A week after the European Union (EU) implemented its new timber sourcing regulation, which is likely to hit the Indian woodware industry -- a major contributor to handicraft exports, India Wednesday said its implementation should be based on the practicality of existing systems within the country so as to achieve the intended results.

"India's wood industry is largely in the unorganised sector even as we are one of the biggest exporters of wood products to the Europe," Sumanta Chaudhuri, joint secretary, Commerce and Industry Ministry, told a roundtable meeting of a EU delegation in India.

"We would rather prefer reinventing our foreign trade mechanism in this sector than going for a complete overhaul of the system." 

The European Union Timber Regulation (EUTR), which came into force on April 3, requires importers and traders of timber products in all the 27 member-states to ensure that the imported wood has been sourced legally from the country of harvest.

According to experts, the EUTR envisages that those European wood product importers who source from India for the first time are required to exercise "due diligence" to minimise timber entering in the supply chain.

The wood industry on the other hand said that the new regulation would inevitably affect Indian exporters of wood products to Europe, as there is still lack of awareness among exporters about the EUTR.

"The purpose is noble.

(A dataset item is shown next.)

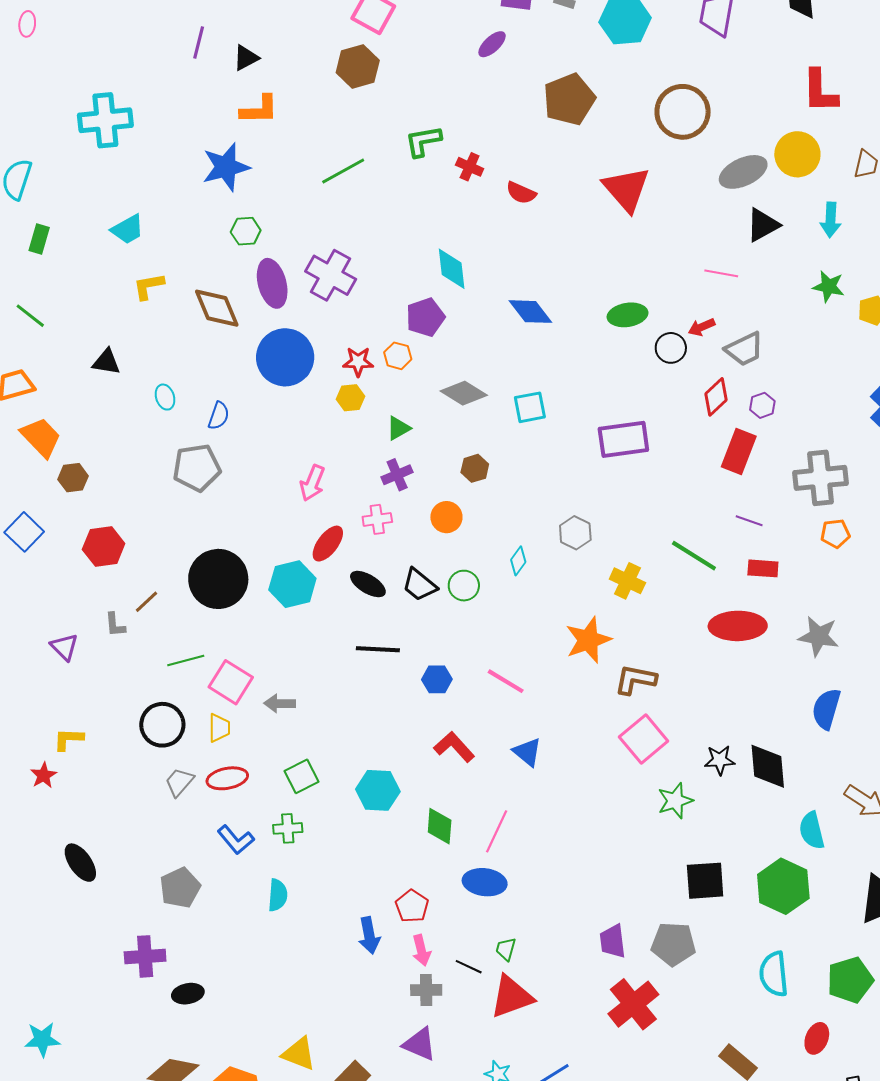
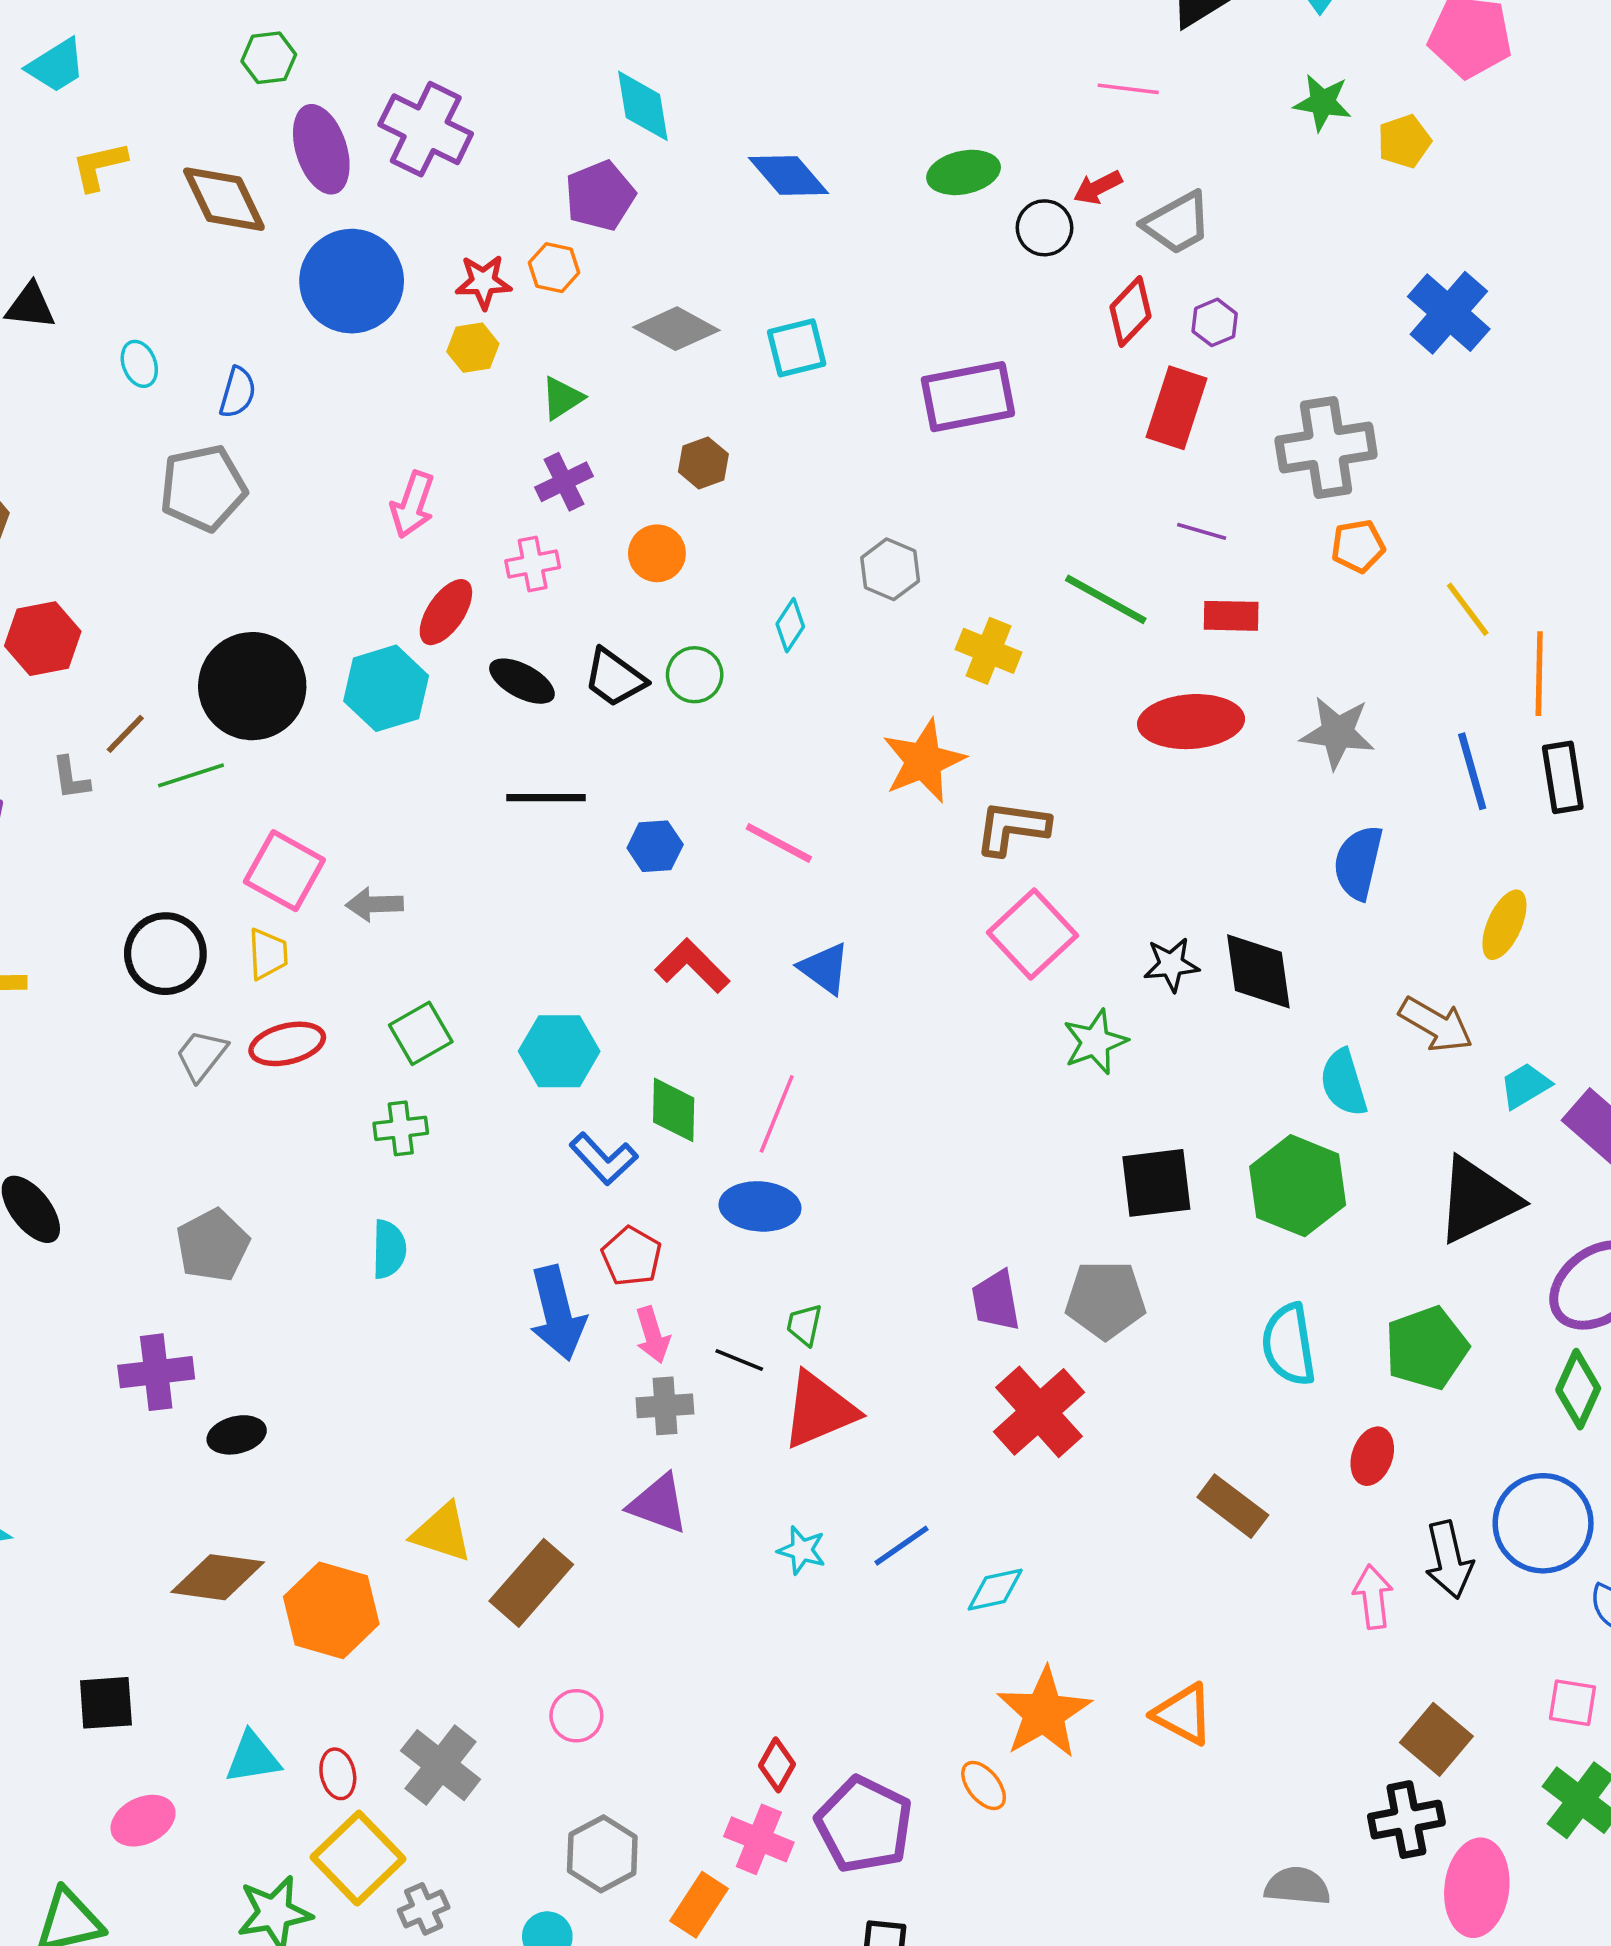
green line: (186, 660) -> (191, 775), moved
blue L-shape: (236, 840) -> (604, 1159), moved
blue arrow: (369, 935) -> (557, 1313), size x1.4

But then the same set of laws would not work in all the (timber exporting) countries," Chaudhuri said at the inaugural session of the day-long event convened in the capital by the European Forest Institute (EFI) in association with Chemicals & Allied Products Export Promotion Council, Export Promotion Council for Handicrafts (EPCH). 

The EUTR comes at a time when India's exports of plywood and wooden handicrafts to Europe had logged remarkable rise in 2012-13 compared the year-ago period, he added.

A recent report exposed up to 30 per cent of the global timber supply is illegal, evidence that illegal logging requires a unified response from the initial producer all the way through to final consumer.